## DATA
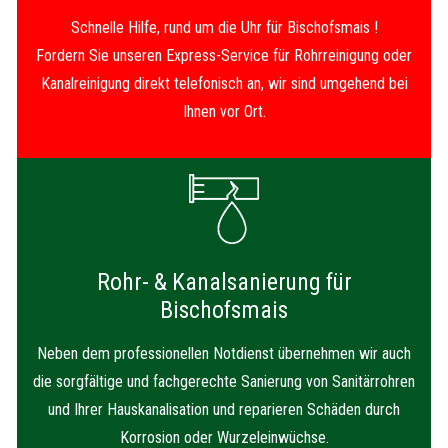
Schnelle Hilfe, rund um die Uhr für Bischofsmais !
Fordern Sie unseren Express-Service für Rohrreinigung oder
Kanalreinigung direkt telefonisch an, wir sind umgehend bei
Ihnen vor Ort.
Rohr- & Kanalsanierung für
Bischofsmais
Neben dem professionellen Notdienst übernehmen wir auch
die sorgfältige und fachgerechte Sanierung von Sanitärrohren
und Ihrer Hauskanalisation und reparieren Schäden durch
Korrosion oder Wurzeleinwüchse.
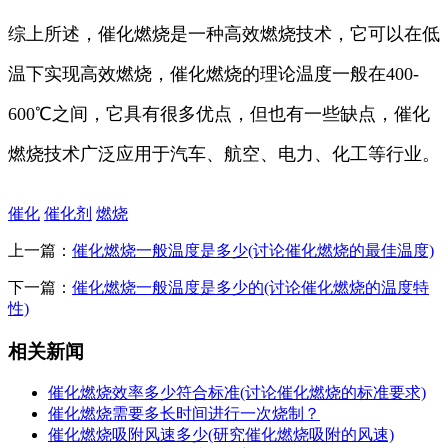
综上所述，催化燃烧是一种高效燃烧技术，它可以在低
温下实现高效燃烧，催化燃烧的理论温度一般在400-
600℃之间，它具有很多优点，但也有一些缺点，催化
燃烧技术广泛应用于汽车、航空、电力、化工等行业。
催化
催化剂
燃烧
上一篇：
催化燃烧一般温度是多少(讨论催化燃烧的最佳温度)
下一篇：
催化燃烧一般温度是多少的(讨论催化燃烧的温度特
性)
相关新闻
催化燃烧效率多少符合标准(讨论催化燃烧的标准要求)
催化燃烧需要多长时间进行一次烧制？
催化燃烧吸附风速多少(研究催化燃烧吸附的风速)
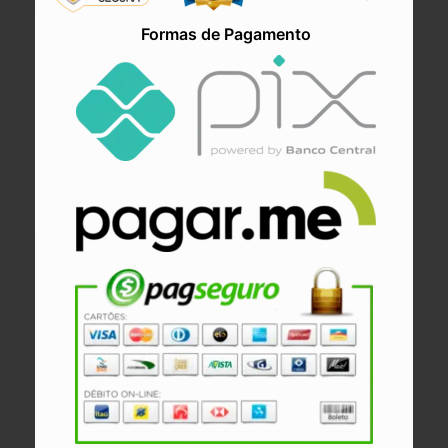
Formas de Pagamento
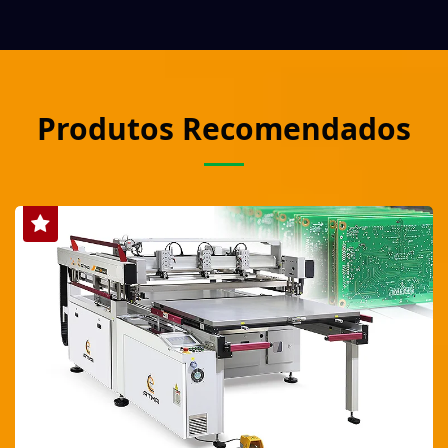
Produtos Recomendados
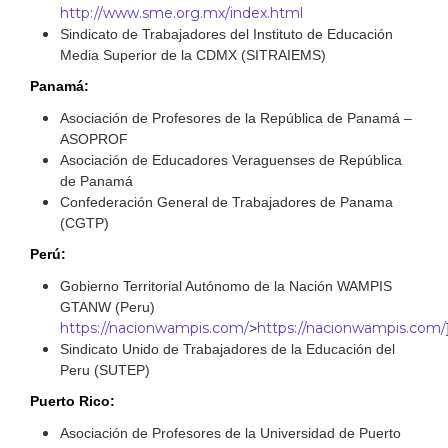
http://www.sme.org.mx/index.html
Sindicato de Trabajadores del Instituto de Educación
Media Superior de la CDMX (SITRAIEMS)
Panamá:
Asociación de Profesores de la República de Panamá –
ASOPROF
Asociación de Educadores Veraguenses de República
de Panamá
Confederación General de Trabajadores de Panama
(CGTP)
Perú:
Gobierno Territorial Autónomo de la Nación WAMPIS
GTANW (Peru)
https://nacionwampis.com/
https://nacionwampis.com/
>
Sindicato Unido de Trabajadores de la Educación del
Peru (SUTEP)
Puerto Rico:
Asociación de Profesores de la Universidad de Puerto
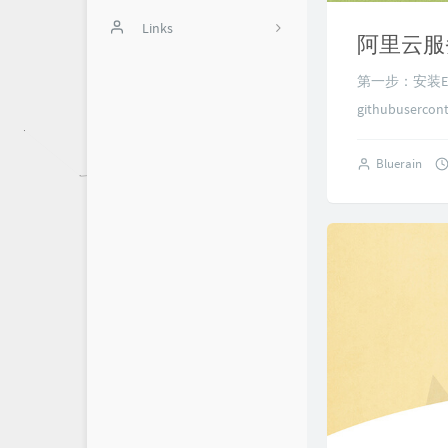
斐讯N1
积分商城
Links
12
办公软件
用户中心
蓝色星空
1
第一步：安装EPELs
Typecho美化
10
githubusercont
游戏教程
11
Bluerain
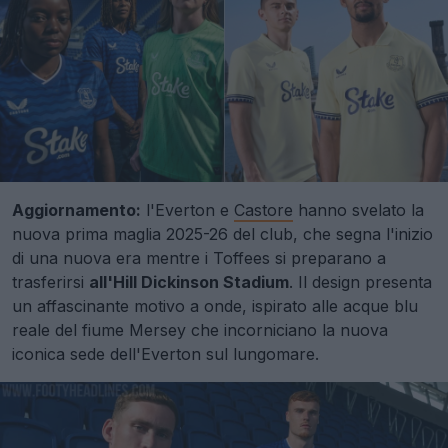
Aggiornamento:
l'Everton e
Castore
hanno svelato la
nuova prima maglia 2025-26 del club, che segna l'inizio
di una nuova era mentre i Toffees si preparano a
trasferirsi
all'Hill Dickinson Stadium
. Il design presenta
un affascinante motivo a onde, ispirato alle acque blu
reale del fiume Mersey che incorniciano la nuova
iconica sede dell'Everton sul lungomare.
--
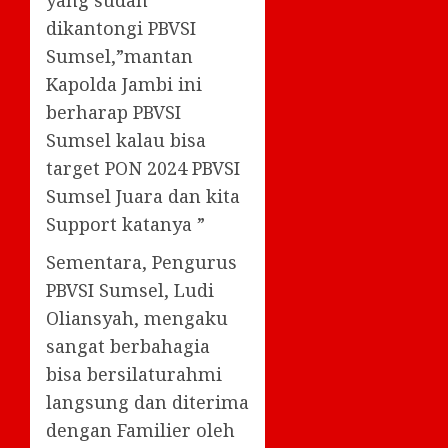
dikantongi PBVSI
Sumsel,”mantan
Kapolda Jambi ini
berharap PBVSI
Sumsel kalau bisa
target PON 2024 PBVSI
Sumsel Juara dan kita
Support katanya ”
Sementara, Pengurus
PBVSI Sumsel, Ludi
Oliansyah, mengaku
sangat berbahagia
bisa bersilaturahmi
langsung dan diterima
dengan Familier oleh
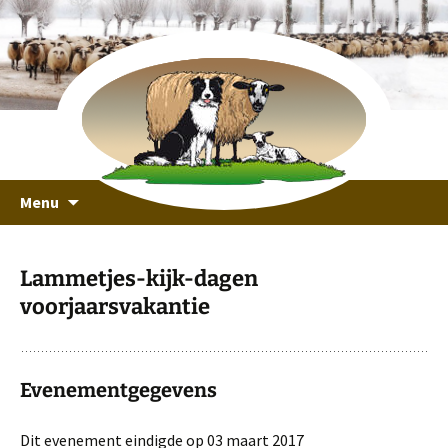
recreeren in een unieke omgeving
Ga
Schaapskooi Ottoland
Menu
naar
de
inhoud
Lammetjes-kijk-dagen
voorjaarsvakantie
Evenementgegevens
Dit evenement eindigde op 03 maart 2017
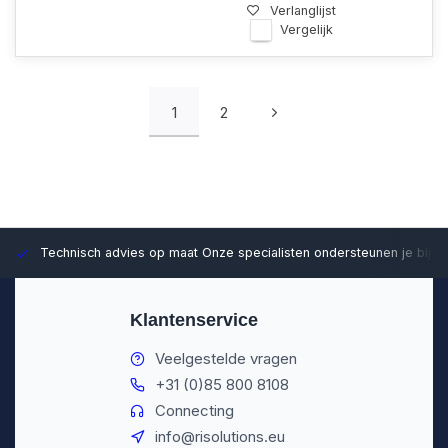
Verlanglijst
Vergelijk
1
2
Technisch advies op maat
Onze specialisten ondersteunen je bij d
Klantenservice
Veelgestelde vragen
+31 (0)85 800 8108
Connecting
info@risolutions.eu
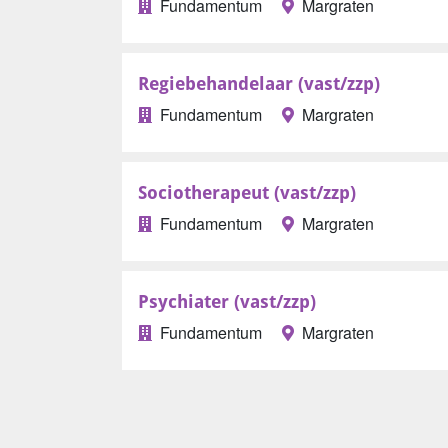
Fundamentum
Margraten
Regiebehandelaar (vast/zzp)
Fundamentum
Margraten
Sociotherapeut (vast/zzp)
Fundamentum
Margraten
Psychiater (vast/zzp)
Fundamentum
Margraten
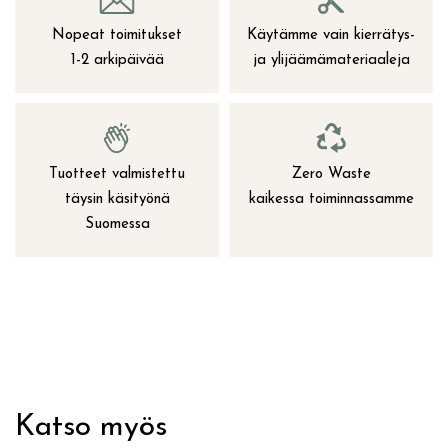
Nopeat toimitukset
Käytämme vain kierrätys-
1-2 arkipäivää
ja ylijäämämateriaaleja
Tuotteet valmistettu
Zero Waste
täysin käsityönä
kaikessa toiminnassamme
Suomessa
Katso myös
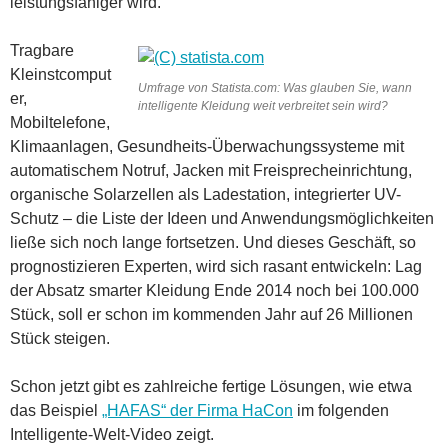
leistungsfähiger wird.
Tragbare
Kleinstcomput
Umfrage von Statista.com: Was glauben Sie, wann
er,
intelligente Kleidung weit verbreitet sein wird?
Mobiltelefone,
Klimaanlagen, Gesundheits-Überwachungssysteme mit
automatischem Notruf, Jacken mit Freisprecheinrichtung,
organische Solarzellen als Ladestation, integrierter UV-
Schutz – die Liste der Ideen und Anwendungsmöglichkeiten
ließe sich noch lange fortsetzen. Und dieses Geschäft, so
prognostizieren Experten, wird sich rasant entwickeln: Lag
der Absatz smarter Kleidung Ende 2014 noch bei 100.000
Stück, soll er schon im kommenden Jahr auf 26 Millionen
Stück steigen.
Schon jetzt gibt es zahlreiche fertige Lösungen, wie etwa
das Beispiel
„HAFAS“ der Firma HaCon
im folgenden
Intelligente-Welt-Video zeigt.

## HOW TO COMPLETE THIS TASK
In the listing above, start at the line with "all'Hill Dickinson Stadium", go on through the line with "iconica sede dell'Everton sul lungomare.", and copy each of those lines exactly; leave out all the rest.

## EXPECTED OUTPUT
all'Hill Dickinson Stadium
. Il design presenta
un affascinante motivo a onde, ispirato alle acque blu
reale del fiume Mersey che incorniciano la nuova
iconica sede dell'Everton sul lungomare.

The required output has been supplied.